WORK TO COMPLETE - Please reproduce the data exactly, though every picture must stay out.

##### SUPPLIED RECORDS #####

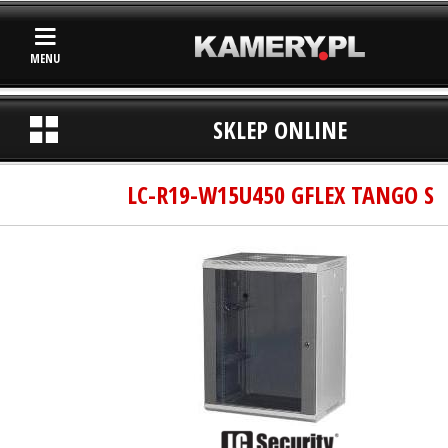
MENU
SKLEP ONLINE
LC-R19-W15U450 GFLEX TANGO S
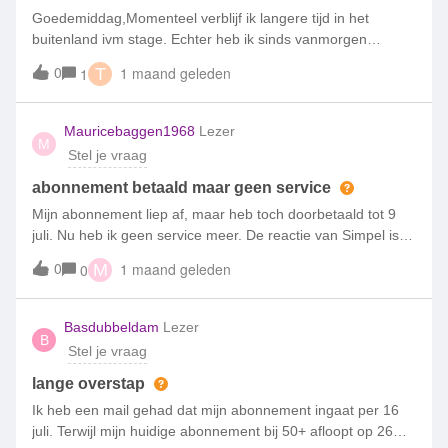
Goedemiddag,Momenteel verblijf ik langere tijd in het
buitenland ivm stage. Echter heb ik sinds vanmorgen
opeens geen bereik/service meer. Ik gebruik voornamelijk
0
1 maand geleden
1
T
een Spaanse simkaart voor internet en probeer mijn
Nederlandse nummer zo min mogelijk te gebruiken. Wat kan
dit zijn? Kan iemand mij hierbij helpen? Groeten,Thomas
Mauricebaggen1968
Lezer
M
Stel je vraag
abonnement betaald maar geen service
Mijn abonnement liep af, maar heb toch doorbetaald tot 9
juli. Nu heb ik geen service meer. De reactie van Simpel is
dat ze niet weten waarom alles stop staat.Wat nu?
0
1 maand geleden
0
M
Basdubbeldam
Lezer
B
Stel je vraag
lange overstap
Ik heb een mail gehad dat mijn abonnement ingaat per 16
juli. Terwijl mijn huidige abonnement bij 50+ afloopt op 26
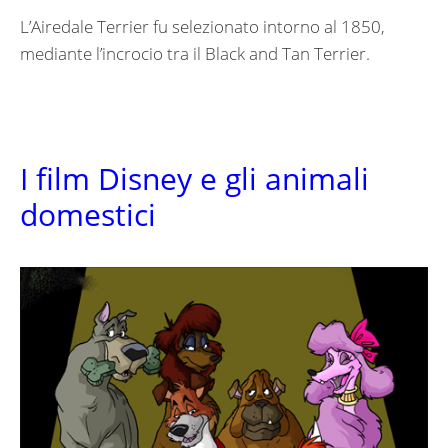
L’Airedale Terrier fu selezionato intorno al 1850,
mediante l’incrocio tra il Black and Tan Terrier.
I film Disney e gli animali
domestici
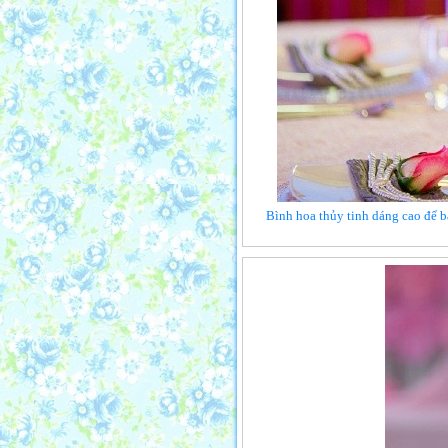
Bình hoa thủy tinh dáng cao để b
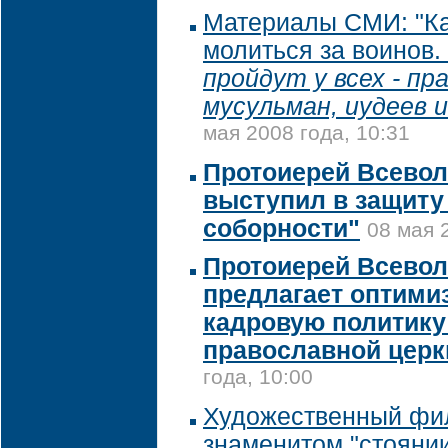
Материалы СМИ: "Ка
молиться за воинов.
пройдут у всех - пр
мусульман, иудеев 
мая 2008 года, 10:31
Протоиерей Всево
выступил в защиту
соборности"
08 мая 
Протоиерей Всево
предлагает оптими
кадровую политику
православной церк
года, 10:00
Художественный фи
знаменитом "стояни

#####

TASK RESPONSE -
MENU
SKLEP ONLINE
LC-R19-W15U450 GFLEX TANGO S
Goedemiddag,Momenteel verblijf ik langere tijd in het
buitenland ivm stage. Echter heb ik sinds vanmorgen
opeens geen bereik/service meer. Ik gebruik voornamelijk
0
1 maand geleden
1
T
een Spaanse simkaart voor internet en probeer mijn
Nederlandse nummer zo min mogelijk te gebruiken. Wat kan
dit zijn? Kan iemand mij hierbij helpen? Groeten,Thomas
Mauricebaggen1968
Lezer
M
Stel je vraag
abonnement betaald maar geen service
Mijn abonnement liep af, maar heb toch doorbetaald tot 9
juli. Nu heb ik geen service meer. De reactie van Simpel is
dat ze niet weten waarom alles stop staat.Wat nu?
0
1 maand geleden
0
M
Basdubbeldam
Lezer
B
Stel je vraag
lange overstap
Ik heb een mail gehad dat mijn abonnement ingaat per 16
juli. Terwijl mijn huidige abonnement bij 50+ afloopt op 26
L’Airedale Terrier fu selezionato intorno al 1850,
mediante l’incrocio tra il Black and Tan Terrier.
I film Disney e gli animali
domestici
Bình hoa thủy tinh dáng cao để b
Материалы СМИ: "Ка
молиться за воинов.
пройдут у всех - пр
мусульман, иудеев 
мая 2008 года, 10:31
Протоиерей Всево
выступил в защиту
соборности"
08 мая 
Протоиерей Всево
предлагает оптими
кадровую политику
православной церк
года, 10:00
Художественный фи
знаменитом "стояни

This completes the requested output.